Integrated genomic analysis of proteasome alterations across 11,057 patients with 33 cancer types: clinically relevant outcomes in framework of 3P medicine

EPMA J. 2021 Sep 30;12(4):605-627. doi: 10.1007/s13167-021-00256-z. eCollection 2021 Dec.

Abstract

Relevance: Proteasome, a cylindrical complex containing 19S regulatory particle lid, 19S regulatory particle base, and 20S core particle, acted as a major mechanism to regulate the levels of intracellular proteins and degrade misfolded proteins, which involved in many cellular processes, and played important roles in cancer biological processes. Elucidation of proteasome alterations across multiple cancer types will directly contribute to cancer medical services in the context of predictive, preventive, and personalized medicine (PPPM / 3P medicine).

Purpose: This study aimed to investigate proteasome gene alterations across 33 cancer types for discovery of effective biomarkers and therapeutic targets in the framework of PPPM practice in cancers.

Methods: Proteasome gene data, including gene expression RNAseq, somatic mutation, tumor mutation burden (TMB), copy number variant (CNV), microsatellite instability (MSI) score, clinical characteristics, immune phenotype, 22 immune cells, cancer stemness index, drug sensitivity, and related pathways, were systematically analyzed with publically available database and bioinformatics across 11,057 patients with 33 cancer types.

Results: Differentially expressed proteasome genes were extensively found between tumor and control tissues. PSMB4 occurred the top mutation event among proteasome genes, and those proteasome genes were significantly associated with TMB and MSI score. Most of proteasome genes were positively related to CNV among single deletion, control copy number, and single gain.
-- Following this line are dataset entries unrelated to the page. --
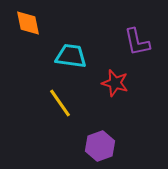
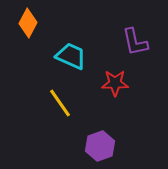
orange diamond: rotated 40 degrees clockwise
purple L-shape: moved 2 px left
cyan trapezoid: rotated 16 degrees clockwise
red star: rotated 16 degrees counterclockwise
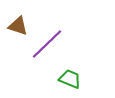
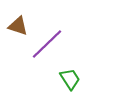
green trapezoid: rotated 35 degrees clockwise
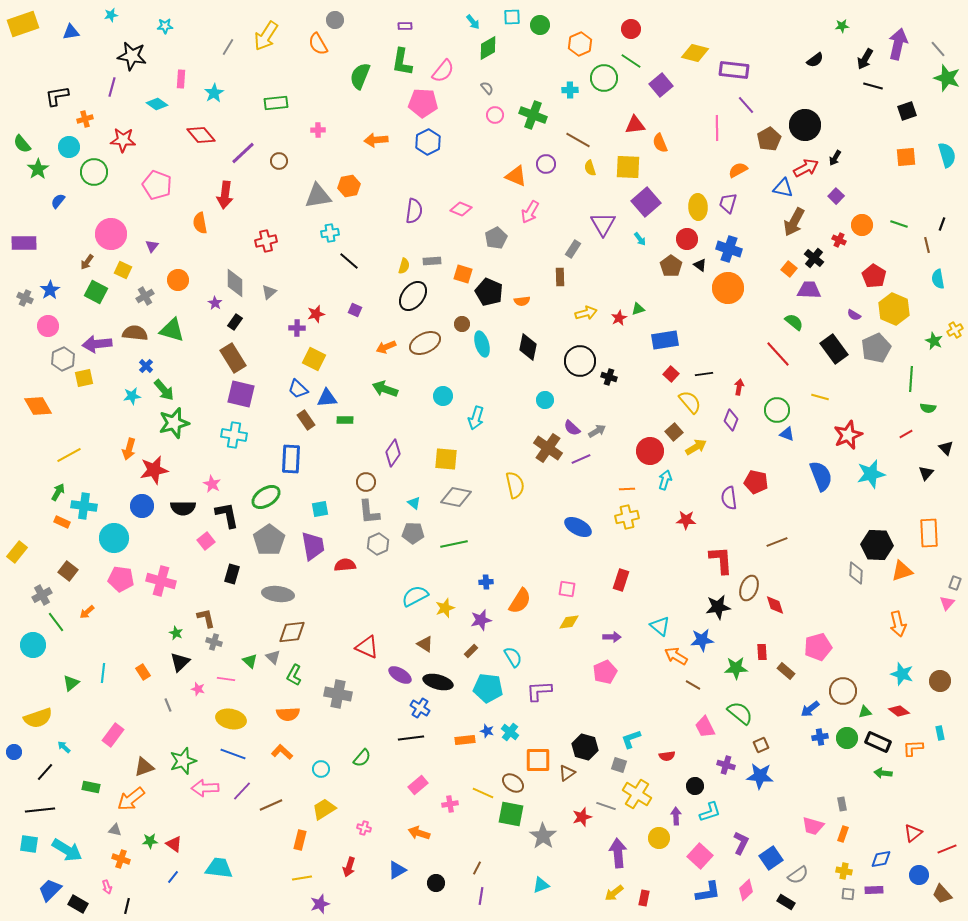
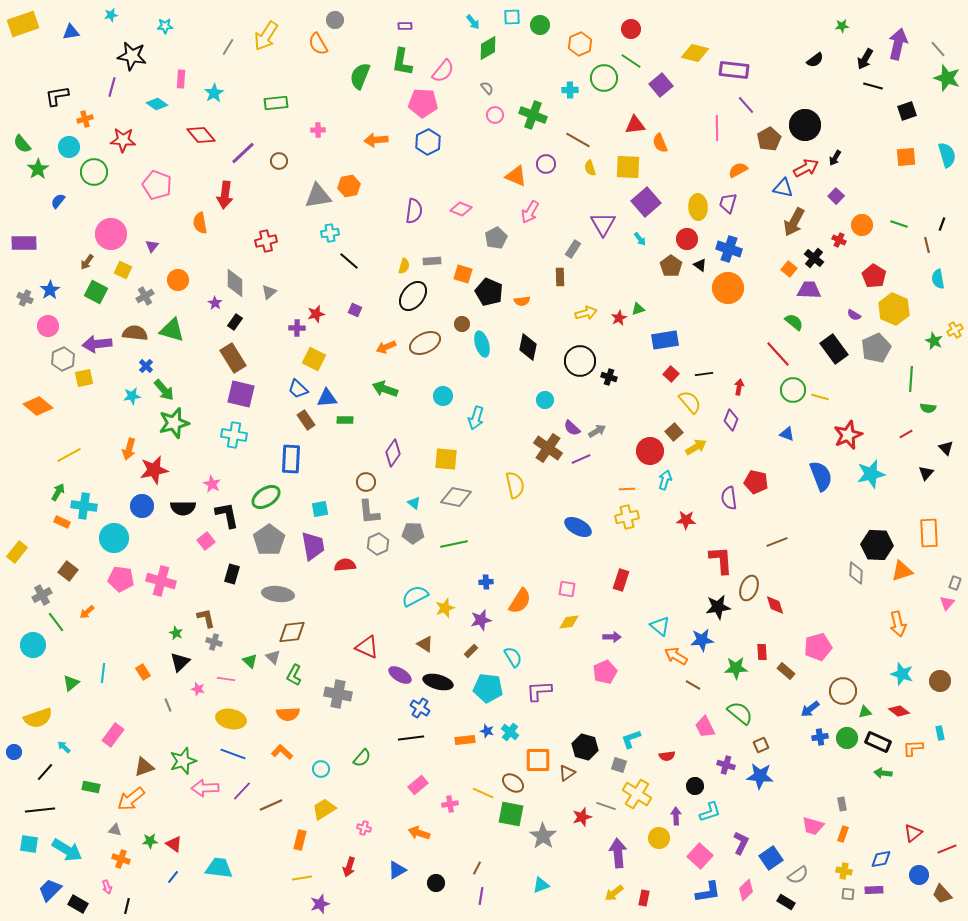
orange diamond at (38, 406): rotated 20 degrees counterclockwise
green circle at (777, 410): moved 16 px right, 20 px up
Kaplan-Meier curves and COX regression survival analysis showed proteasome genes were significantly associated with patient survival rate across 33 cancer types. Furthermore, the expressions of proteasome genes were significantly different among different clinical stages and immune subtypes. The expressions of proteasome genes were correlated with immune-related scores (ImmuneScore, StromalScore, and ESTIMATEScore), 22 immune cells, and cancer stemness. The sensitivities of multiple drugs were closely related to proteasome gene expressions. The identified proteasome and proteasome-interacted proteins were significantly enriched in various cancer-related pathways.

Conclusions: This study provided the first landscape of proteasome alterations across 11,057 patients with 33 cancer types and revealed that proteasome played a significant and wide functional role in cancer biological processes. These findings are the precious scientific data to reveal the common and specific alterations of proteasome genes among 33 cancer types, which benefits the research and practice of PPPM in cancers.

Supplementary information: The online version contains supplementary material available at 10.1007/s13167-021-00256-z.

Keywords: Biomarker; Drug sensitivity; Immune; Mutation; Pan-cancer; Predictive preventive personalized medicine (PPPM / 3P medicine); Proteasome; Related pathways; Stemness; Therapeutic targets.